Cheney also claimed that in the days following the Capitol riots, several Republican members of Congress petitioned for presidential pardons, including Rep. Scott Perry. Perry has refused to comply with the commission’s subpoenas.

“Several other Republican congressmen have also asked for presidential pardons for their roles in an effort to undo the 2020 election,” Cheney said.

She didn’t mention the other Republicans.

4. Jared Kushner Deemed White House Counsel’s Threats to Resign as “Nagging”

The president’s son-in-law and a top adviser, Jared Kushner, was asked by Cheney during his taped statement about “multiple threats” from White House counsel Pat Cipollone and his team to step down amid what Cheney called the ” legal activity” mentioned Trump’s efforts to hold onto the presidency.

“Do you know of several times when Pat Cipollone threatened to resign?” Cheney asked Kushner in a clip played during Thursday’s public hearing.

“Like I said, my interest at the time was getting as much pardon as possible,” Kushner said. “And I know he and the team always said, we’re going to resign, we’re not going to be there if this happens, if that happens. So I took it just to whine, to be honest.”
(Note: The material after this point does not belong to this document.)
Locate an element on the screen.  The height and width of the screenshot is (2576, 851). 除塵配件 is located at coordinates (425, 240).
5. Proud Boys Started Marching to the Capitol Before Trump’s Speech

According to documentary filmmaker Nick Quested, who was filming a documentary about the Proud Boys on Jan. 6, the Proud Boys began marching toward the Capitol before Trump’s rallying speech had even begun.
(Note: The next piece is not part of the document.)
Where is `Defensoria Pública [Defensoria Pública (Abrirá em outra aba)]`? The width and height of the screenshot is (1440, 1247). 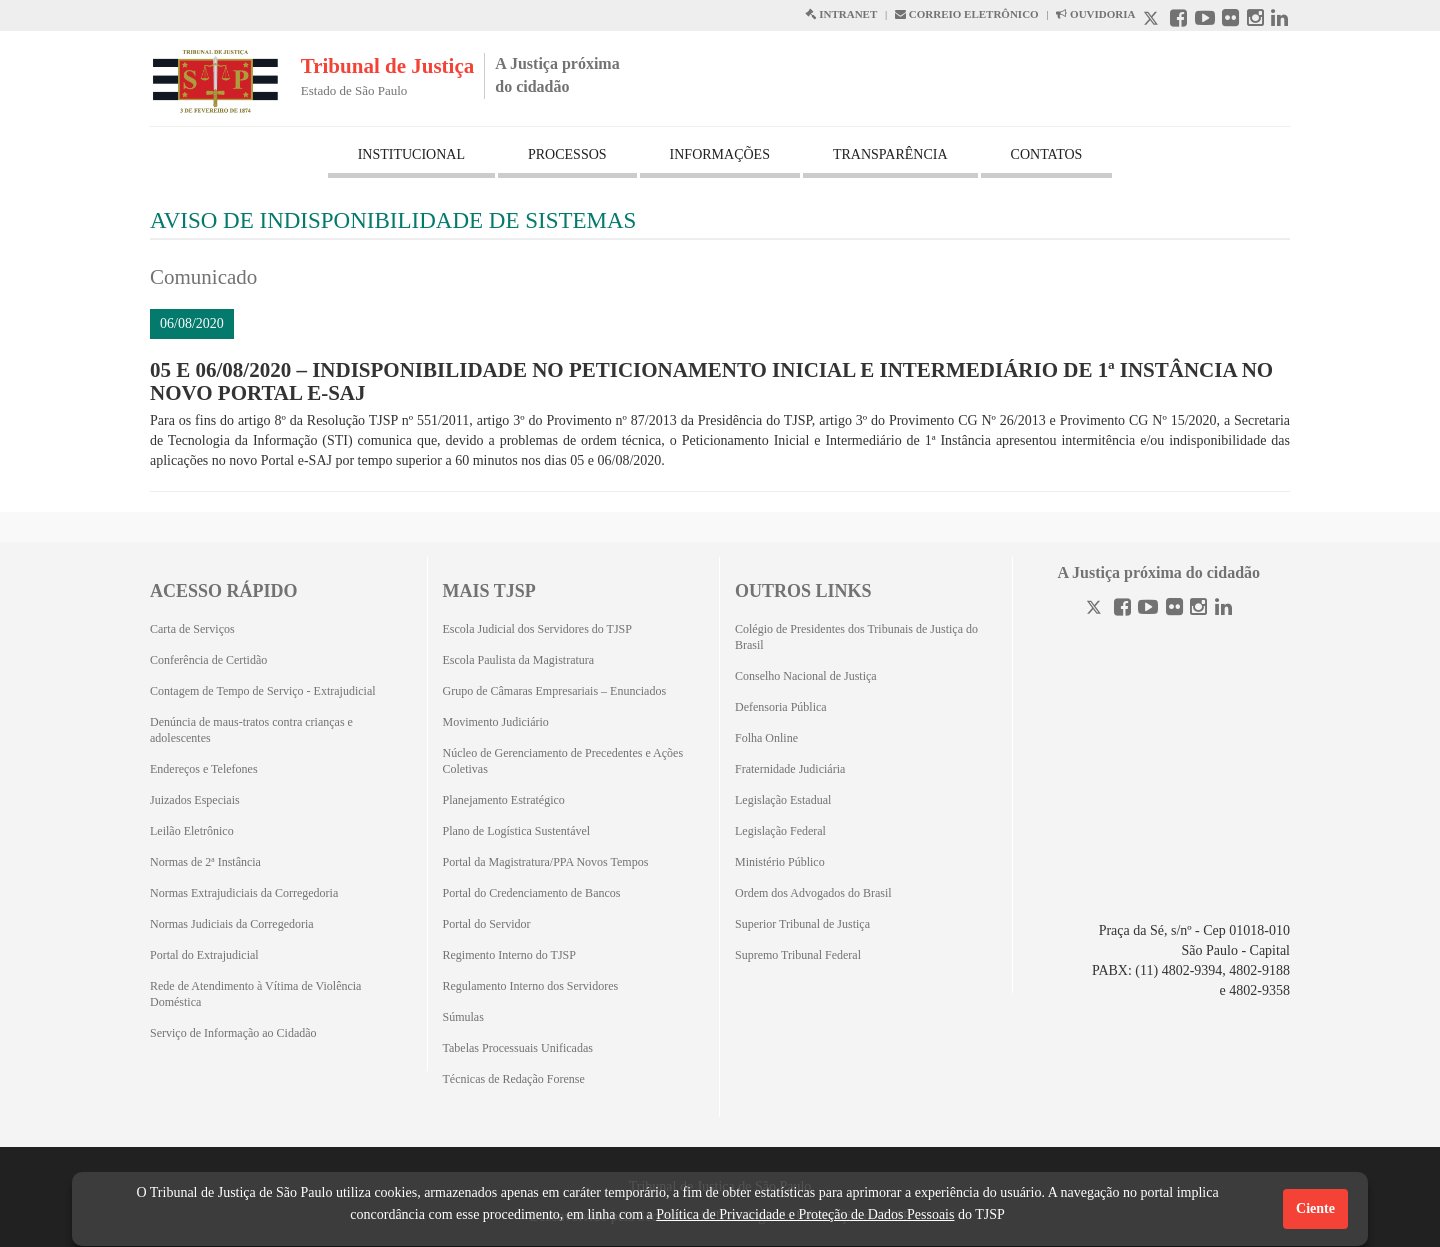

“I was confused to some extent as to why we walked away from the president’s speech, because I felt we were there to report,” Quested said.

6. Members of Trump’s Cabinet Discussed the 25th Amendment, Cheney Says

Cheney said members of Trump’s cabinet discussed the “possibility of invoking the 25th Amendment,” adding that the American public will hear more about it in upcoming public hearings. The 25th Amendment provides a path for the cabinet to replace the president. It was never called upon on or in the days after January 6.